Dragonflies and Damselflies · Insects

Small Wonders

As we get more familiar with our property and the animals that we see frequently, I find that I am noticing many smaller things that I didn’t focus on earlier.

DSC_0914water strider.jpg

A minute observation that I discovered was little red water mites on a water strider. To begin with I thought the water strider had red eyes, but I then noticed that there was also a “red eye” on its back. I did a little research and found that there are over 1,500 different species of water mites in Ontario. They are so tiny and there is no way I am going to start trying to identify those! Water striders are such cool bugs with the ability to walk on water. You can often see them because they live on the surface of quiet water.


A cloud of midges isn’t always a welcome sight, but with the sunlight illuminating them they are quite interesting to watch. The pillar of midges swarming together is actually a mating frenzy.

DSC_1064 dragonfly feeding.jpg

They are really annoying when they are around your face, but most are harmless. I really enjoyed watching the dragonflies flying in to feast on the flying protein.
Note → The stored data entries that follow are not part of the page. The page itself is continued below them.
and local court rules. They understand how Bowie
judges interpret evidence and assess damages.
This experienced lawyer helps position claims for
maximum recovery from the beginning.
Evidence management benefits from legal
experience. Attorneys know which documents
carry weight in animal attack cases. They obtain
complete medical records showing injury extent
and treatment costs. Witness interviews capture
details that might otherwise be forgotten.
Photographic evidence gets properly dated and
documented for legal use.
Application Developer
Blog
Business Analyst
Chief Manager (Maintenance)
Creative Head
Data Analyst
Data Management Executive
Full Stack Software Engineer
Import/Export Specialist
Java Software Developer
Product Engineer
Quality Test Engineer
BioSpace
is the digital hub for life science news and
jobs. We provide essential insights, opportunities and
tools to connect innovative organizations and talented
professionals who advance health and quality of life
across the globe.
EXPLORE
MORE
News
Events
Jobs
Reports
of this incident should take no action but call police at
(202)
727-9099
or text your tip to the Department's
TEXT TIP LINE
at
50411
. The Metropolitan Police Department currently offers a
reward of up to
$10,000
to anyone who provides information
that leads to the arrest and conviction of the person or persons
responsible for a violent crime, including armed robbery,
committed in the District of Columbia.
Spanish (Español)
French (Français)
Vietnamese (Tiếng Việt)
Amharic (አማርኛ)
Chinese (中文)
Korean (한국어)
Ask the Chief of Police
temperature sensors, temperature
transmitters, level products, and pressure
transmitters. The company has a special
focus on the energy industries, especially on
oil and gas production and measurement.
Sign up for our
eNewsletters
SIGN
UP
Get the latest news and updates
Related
This Emerald Spreadwing Damselfly disproves my previous observation that there are no Spreadwing Damselflies on our property. Perhaps it just wasn’t the right time for them to hatch when I was looking for them before.

DSC_2838damselflies mating.jpg

And I was delighted to see the little heart shape that they make when they mate. Normally I just see them when the male has taken hold of the female, but she hasn’t cooperated at that point.
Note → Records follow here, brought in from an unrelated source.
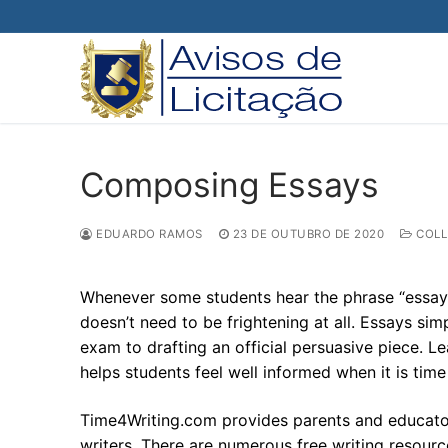
Pular
para
o
conteúdo
Composing Essays
EDUARDO RAMOS
23 DE OUTUBRO DE 2020
COLL
Whenever some students hear the phrase “essay” 
doesn’t need to be frightening at all. Essays s
exam to drafting an official persuasive piece. Le
helps students feel well informed when it is tim
Time4Writing.com provides parents and educator
writers. There are numerous free writing resour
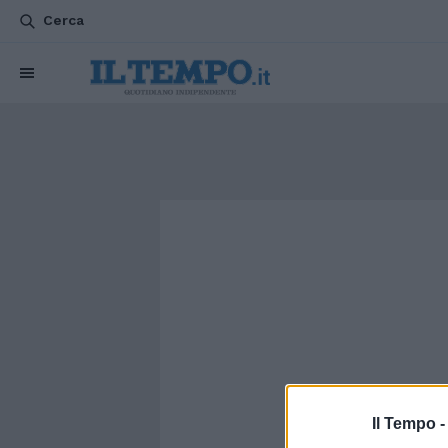
Cerca
Il Tempo 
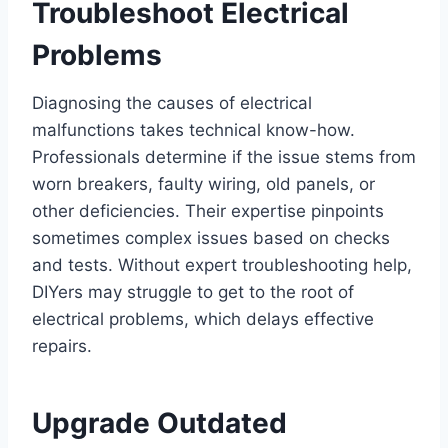
Troubleshoot Electrical
Problems
Diagnosing the causes of electrical
malfunctions takes technical know-how.
Professionals determine if the issue stems from
worn breakers, faulty wiring, old panels, or
other deficiencies. Their expertise pinpoints
sometimes complex issues based on checks
and tests. Without expert troubleshooting help,
DIYers may struggle to get to the root of
electrical problems, which delays effective
repairs.
Upgrade Outdated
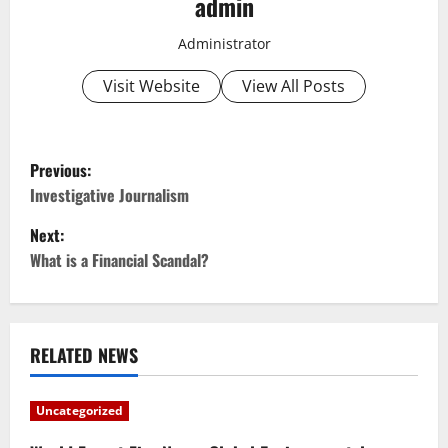
admin
Administrator
Visit Website
View All Posts
P
Previous:
o
Investigative Journalism
Next:
s
What is a Financial Scandal?
t
n
RELATED NEWS
a
v
Uncategorized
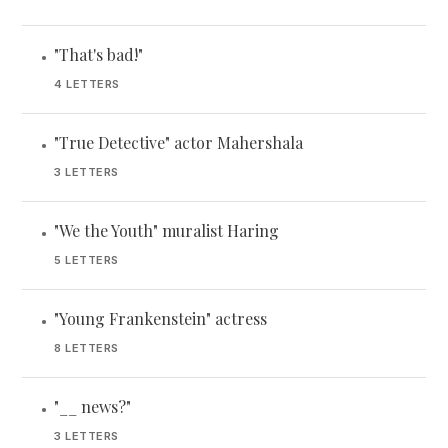
"That's bad!"
•
4 LETTERS
"True Detective" actor Mahershala
•
3 LETTERS
"We the Youth" muralist Haring
•
5 LETTERS
"Young Frankenstein" actress
•
8 LETTERS
"__ news?"
•
3 LETTERS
Fireflies are amazing little creatures. They are actually beetles and don’t look anything like what I would expect them to look like after seeing them flashing in the dark. They have dedicated light organs under their abdomen and combine oxygen with a substance called luciferin to produce light. Seeing only that organ eliminated, I assumed they were much smaller than they actually are, until I found a beetle I didn’t recognize and researched to find out what it was.
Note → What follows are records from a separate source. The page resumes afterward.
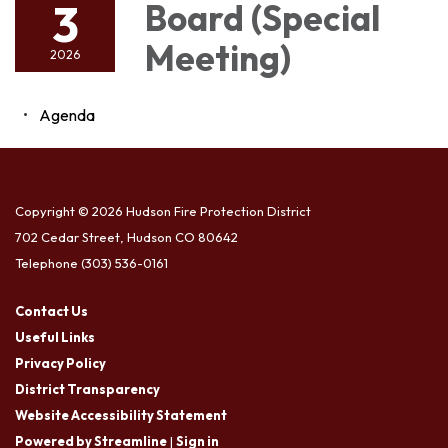
3
Board (Special
Meeting)
2026
Agenda
Copyright © 2026 Hudson Fire Protection District
702 Cedar Street, Hudson CO 80642
Telephone
(303) 536-0161
Contact Us
Useful Links
Privacy Policy
District Transparency
Website Accessibility Statement
Powered by Streamline
|
Sign in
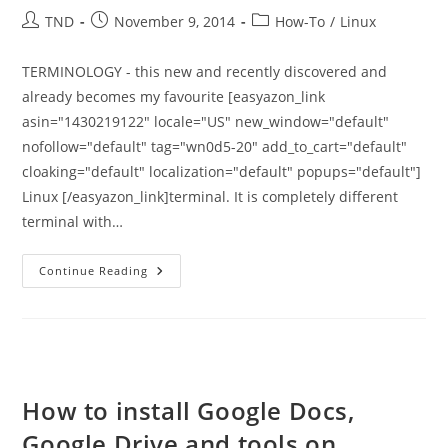
Post
Post
Post
TND
November 9, 2014
How-To
/
Linux
author:
published:
category:
TERMINOLOGY - this new and recently discovered and
already becomes my favourite [easyazon_link
asin="1430219122" locale="US" new_window="default"
nofollow="default" tag="wn0d5-20" add_to_cart="default"
cloaking="default" localization="default" popups="default"]
Linux [/easyazon_link]terminal. It is completely different
terminal with…
Terminology
Continue Reading
Terminal
In
Ubuntu
14.04
And
14.10
How to install Google Docs,
Google Drive and tools on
DSC_1853missing wing dragonfly.jpg DSC_1865missing wing dragonfly.jpg

I was sad to find this little wonder on the dock. This dragonfly had lost a wing and I assume could no longer fly. It was interesting to be able to take a closer look at its face. Normally they fly away when I get too close and I don’t get a chance to take a good look. I couldn’t help this one, but I was able to save another from drowning.

DSC_1073drowning dragonfly.jpg

I was able to scoop this dragonfly up on my oar and let it dry out. Eventually, much to my delight, it flew away!


This thread-waisted wasp was on our car. It is slightly different and more colourful than one I found last year.

DSC_1848 Chrysomela bug.jpg

This Chrysomela bug was not one I have seen before and I wasn’t able to identify what type it is.

DSC_2089dock spider.jpg

I am not sure if this should have the word “small” attached to it! It was a “large” dock spider that we had to remove from the canoe before I would get in!

DSC_0922 tiny spider.jpg

Now this one is a tiny spider that I can enjoy. I love the way it was lit by the evening sun.